PCB Tech - Ten failure analysis techniques for pcb board design

As the carrier of various components and the hub of circuit signal transmission, PCB has become the most important and vital part of electronic information products. The quality and reliability of the PCB determines the quality and reliability of the entire equipment. However, due to cost and technical reasons, a large number of failures occurred during the PCB production and PCB application.

For this kind of failure problem, we need to use some common failure analysis techniques to ensure the quality and reliability of the PCB during the manufacturing process. Ten main failure analysis techniques are summarized for reference.

1. Visual inspection

Visual inspection is to check the appearance of the PCB by visual inspection or using some simple instruments (for example, stereo microscope, metallographic microscope or even magnifying glass) to find the part failure and related physical evidence. The main function is to locate the fault and initially determine the failure mode of the PCB.

The appearance inspection mainly checks the PCB pollution, corrosion, the position of the exploded board, the regularity of circuit wiring and failure. If it is batch or single, it is always concentrated in a certain area and so on. In addition, there are many PCB failures that can only be discovered after assembly into PCBA. Whether the failure is caused by the assembly process and the influence of the materials used in the process also requires careful examination of the characteristics of the failure area.

2. X-ray fluoroscopy

For some parts that cannot pass the visual inspection, as well as through holes and other internal defects inside the PCB, we must use an X-ray fluoroscopy inspection system to inspect. X-ray fluoroscopy systems use different material thicknesses or different material densities to absorb X-rays or transmit light through different principles. This technology is more used to check the defects inside PCBA solder joints, the defects inside the through holes, and the position of the defective solder joints of high-density packaging BGA or CSP devices. The resolution of current industrial X-ray fluoroscopy equipment can reach less than one micron, and it has been transformed from a two-dimensional imaging device to a three-dimensional imaging device. Even five-dimensional (5D) equipment has been used for packaging inspection, but this type of 5D X fluoroscopy system is very expensive and rarely finds practical application in the industry.

3. Slice analysis

Slicing analysis is through a series of methods and steps (such as sampling, inlaying, slicing, polishing, etching, and observation. Through slicing analysis, you can obtain rich information about the PCB microstructure (through holes, plating, etc.), which is the next step The quality improvement provides a good foundation. However, this method is destructive. After sectioning, the sample will be destroyed. At the same time, this method requires a lot of sample preparation, and sample preparation takes a long time, which requires well-trained techniques Personnel to complete.

4. Scanning acoustic microscope

At present, the C-mode ultrasound scanning acoustic microscope is mainly used for electronic packaging or assembly analysis. It uses high-frequency ultrasonic reflection on the discontinuous interface between the material and the phase and pole. The imaging method is based on the change of the image, while the scanning method is to scan the information in the XY plane along the Z axis.

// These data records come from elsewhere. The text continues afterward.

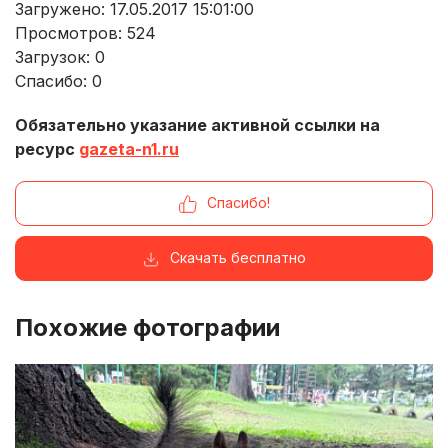
Загружено: 17.05.2017 15:01:00
Просмотров:
524
Загрузок:
0
Спасибо:
0
Обязательно указание активной ссылки на
ресурс
gazeta-n1.ru
Спасибо!
Скачать бесплатно
Похожие фотографии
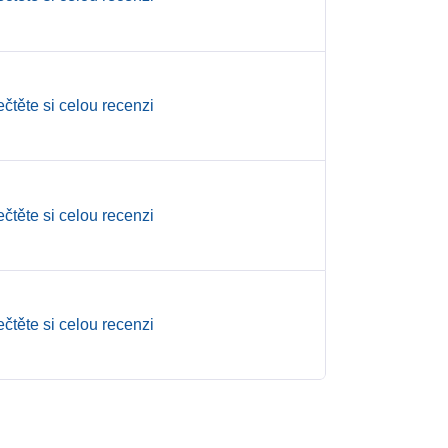
ečtěte si celou recenzi
ečtěte si celou recenzi
ečtěte si celou recenzi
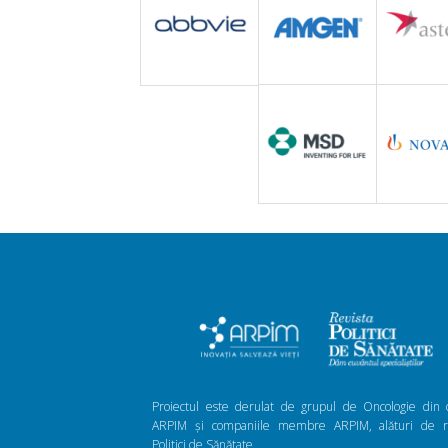
Proiectul este derulat de grupul de Oncologie din 
ARPIM și companiile membre ARPIM, alături de re
Politici de Sănătate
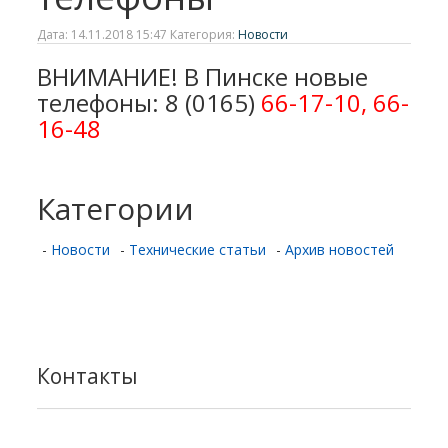
Дата: 14.11.2018 15:47 Категория:
Новости
ВНИМАНИЕ! В Пинске новые
телефоны: 8 (0165)
66-17-10, 66-
16-48
Категории
-
Новости
-
Технические статьи
-
Архив новостей
Контакты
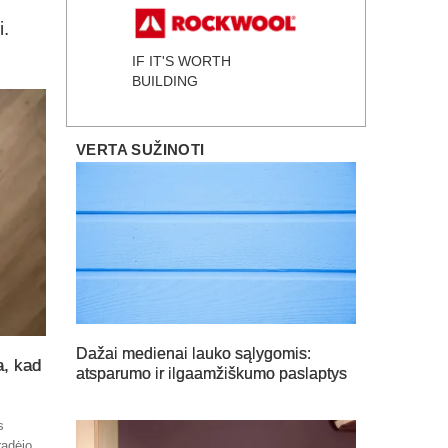
i.
IF IT'S WORTH
BUILDING
VERTA SUŽINOTI
Dažai medienai lauko sąlygomis:
a, kad
atsparumo ir ilgaamžiškumo paslaptys
s
radėjo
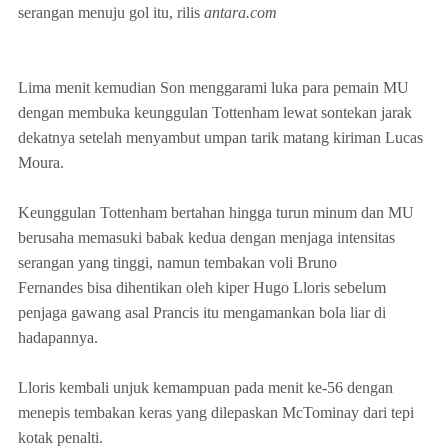
serangan menuju gol itu, rilis
antara.com
Lima menit kemudian Son menggarami luka para pemain MU
dengan membuka keunggulan Tottenham lewat sontekan jarak
dekatnya setelah menyambut umpan tarik matang kiriman Lucas
Moura.
Keunggulan Tottenham bertahan hingga turun minum dan MU
berusaha memasuki babak kedua dengan menjaga intensitas
serangan yang tinggi, namun tembakan voli Bruno
Fernandes bisa dihentikan oleh kiper Hugo Lloris sebelum
penjaga gawang asal Prancis itu mengamankan bola liar di
hadapannya.
Lloris kembali unjuk kemampuan pada menit ke-56 dengan
menepis tembakan keras yang dilepaskan McTominay dari tepi
kotak penalti.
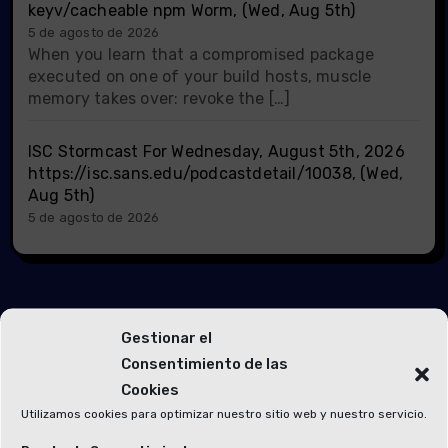
keyv/cacheable npm Worm, (Wed, Aug 5th)
5 de agosto de 2026
When you learn that a compromised package
executed on one of your build hosts, muscle
memory takes over: revoke the […]
ISC Stormcast For Wednesday, August 5th, 2026
https://isc.sans.edu/podcastdetail/10038, (Wed,
Aug 5th)
5 de agosto de 2026
Gestionar el
Consentimiento de las
Te has perdido
Cookies
Utilizamos cookies para optimizar nuestro sitio web y nuestro servicio.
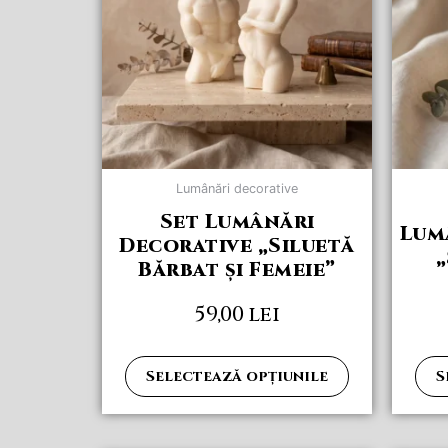
multe
variații.
Opțiunile
pot
fi
alese
în
pagina
Lumânări decorative
produsului.
Set Lumânări
Lum
Decorative „Siluetă
„
Bărbat și Femeie”
59,00
lei
Selectează opțiunile
S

Therefore, the scanning acoustic microscope can be used to detect various defects in components, materials, and PCBs and PCBAs, including cracks, delaminations, inclusions and voids. If the frequency width of the scanning sound is large enough, the internal defects of the solder joints can also be directly detected. The typical scanning sound image is a red warning color, indicating a defect. Since many plastic packaged components are used in the SMT process, a large number of problems that are sensitive to moisture reflow will occur in the process of converting lead to lead-free. That is, when the hygroscopic plastic packaging device is reflowed at a higher lead-free process temperature, there will be internal or substrate delamination and cracking, and ordinary PCBs are often cracked at the high temperature of the lead-free process. At this time, the scanning acoustic microscope highlights its special advantages in the non-destructive testing of multilayer high-density PCBs. Usually, only by visual inspection can the obvious rupture plate be found.

5. Micro infrared analysis

Micro-infrared analysis is an analysis method that combines infrared spectroscopy and microscopy. It uses different materials (mainly organic substances) to absorb infrared spectra with different absorption rates. Principle: Analyze the chemical composition of the material and combine it with a microscope to make visible light and infrared light have the same optical path. As long as it is in the visible field of view, trace organic pollutants can be found for analysis. If a microscope is not used, usually infrared spectroscopy can only analyze a large number of samples. In many cases in electronic processes, trace contamination can cause poor solderability of PCB pads or pins. It is conceivable that it is difficult to solve the process problem without the infrared spectrum of the microscope. The main purpose of micro-infrared analysis is to analyze the organic contaminants on the welding surface or joint surface, and analyze the reasons for corrosion or poor solderability.